Yes, it's silly. But even more silly is the number of people who start with true statement that "XP practices reinforce each other, so you have to use them all to get the full benefit" and assume from that that "each practice on its own must be unworkable."
From what I've seen, each XP practice, on its own will give some benefit. So, if the practices did not reinforce each other, you'd expect XP to be beneficial -- possibly improving development by 2 or 3 times. But the practices do turn out to reinforce each other, so the actual benefit is more on the order of 10 times.
Is CopyAndPasteProgramming, applied consistently across a project, more likely to result in a more maintainable system, or a more unmaintainable system? How about the other AntiPatterns?
RefactorMercilessly, without UnitTesting would be an AntiPattern. But refactoring (I claim) would not.
Is there any XP practice that when applied in isolation and in moderation would normally be an AntiPattern?
Does the PlanningGame make sense if you don't also have an OnsiteCustomer? (Yes - but you have to spend more time understanding the stories up front)
UnitTests / RegressionTesting:
There are books on the subject of automated regression testing. People make careers advocating just this one practice. The Institute for Certification of Computer Professionals (ICCP) includes a number of regression testing questions on its certification exams.
All of this is quite independent of XP.
Automated RegressionTesting is a well established "best industry practice."
RefactorMercilessly / RefactoringImprovingTheDesignOfExistingCode / RefactoringLanguage
If improving existing code was such a bad idea, then why are respected vendors signing up do do it? (See CategoryRefactoringBrowser, particularly RefactoringBrowserForJava)
Testimonial: "For almost 20 years, I have done refactoring (without other XP practices) on dozens of projects in a number of computer languages -- always to profoundly good effect. Even without UnitTesting, refactoring is a good thing. (But without UnitTesting you have to limit the refactoring you can do, and hence the level of benefits.)" -- JeffGrigg
But what about the corollary, namely CollectiveCodeOwnership, which means everyone can change anything? I am all for refactoring, but without UnitTests, wouldn't it be easy for one programmer's refactoring to (1) break lots of other components and (2) introduce bugs into the system?
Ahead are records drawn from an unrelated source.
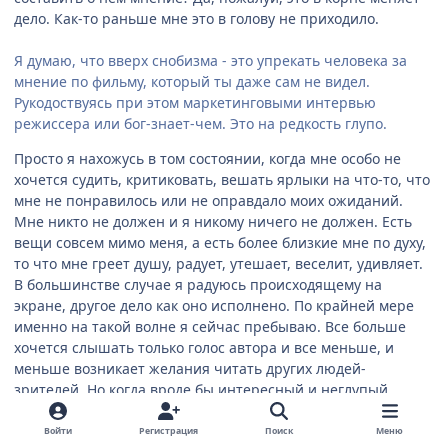
дело. Как-то раньше мне это в голову не приходило.
Я думаю, что вверх снобизма - это упрекать человека за
мнение по фильму, который ты даже сам не видел.
Рукодоствуясь при этом маркетинговыми интервью
режиссера или бог-знает-чем. Это на редкость глупо.
Просто я нахожусь в том состоянии, когда мне особо не
хочется судить, критиковать, вешать ярлыки на что-то, что
мне не понравилось или не оправдало моих ожиданий.
Мне никто не должен и я никому ничего не должен. Есть
вещи совсем мимо меня, а есть более близкие мне по духу,
то что мне греет душу, радует, утешает, веселит, удивляет.
В большинстве случае я радуюсь происходящему на
экране, другое дело как оно исполнено. По крайней мере
именно на такой волне я сейчас пребываю. Все больше
хочется слышать только голос автора и все меньше, и
меньше возникает желания читать других людей-
зрителей. Но когда вроде бы интересный и неглупый
собеседник начинает играть в хороший вкус и тыкать им в
меня, это раздражает. Собственно не напиши вы вместе с
Войти
Регистрация
Поиск
Меню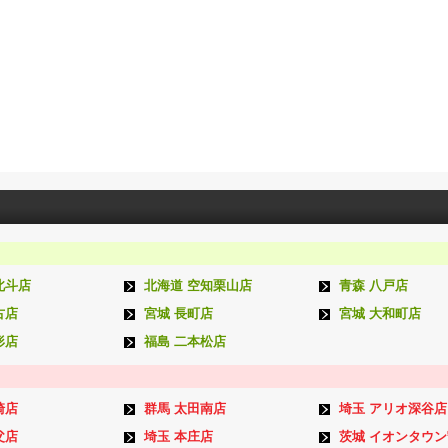
北斗店
北海道 空知栗山店
青森 八戸店
古店
宮城 長町店
宮城 大和町店
形店
福島 二本松店
崎店
群馬 太田南店
埼玉 アリオ深谷店
父店
埼玉 本庄店
茨城 イオンタウ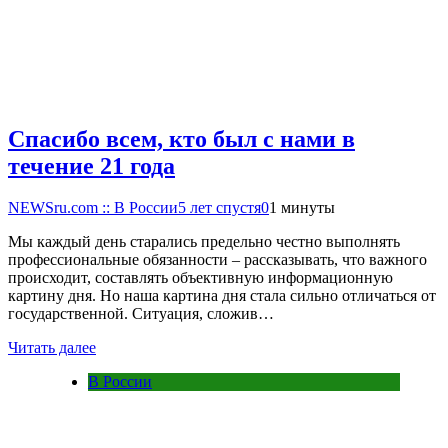
Спасибо всем, кто был с нами в
течение 21 года
NEWSru.com :: В России
5 лет спустя
0
1 минуты
Мы каждый день старались предельно честно выполнять
профессиональные обязанности – рассказывать, что важного
происходит, составлять объективную информационную
картину дня. Но наша картина дня стала сильно отличаться от
государственной. Ситуация, сложив…
Читать далее
В России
Without CollectiveCodeOwnership, you'll find that you can't refactor everything that needs it. You can't remove code smells without getting into protracted negotiations with the owners of the foreign code and often their PointyHairedBosses.
Without UnitTests, even conservative refactoring will occasionally introduce bugs into a system. But then, without UnitTests, even the most minimal and short-sighted maintenance tasks will regularly introduce bugs into the system. But I've found that in practice, the maintainability improvements that refactoring gives you quickly override the risks -- on the order of 100 bugs fixed or avoided for each one bug introduced by refactoring.
Would you be comfortable with RefactorMercilessly if you didn't also have UnitTests to verify that the refactored system works as it did before?
No, I wouldn't be comfortable; yes, refactoring mercilessly would be a problem in the absence of unit tests. But the point is that even without unit tests, conservative refactoring can be a significant benefit to a project.
Now who would not want good communication with an authorized customer representative?
SmallReleases / IncrementalDevelopment/IncrementalIntegration/IncrementalDelivery
XP did not dream up this concept; it's well established in the industry. Even Rational, and other established "big" methodologies preach the advantages of incremental development and delivery of functionality.
PairProgramming -- possibly the most controversial practice
Has proven effective in other engineering disciplines. Was mentioned (positively) in MythicalManMonth. Has been proven effective in scientific experiments.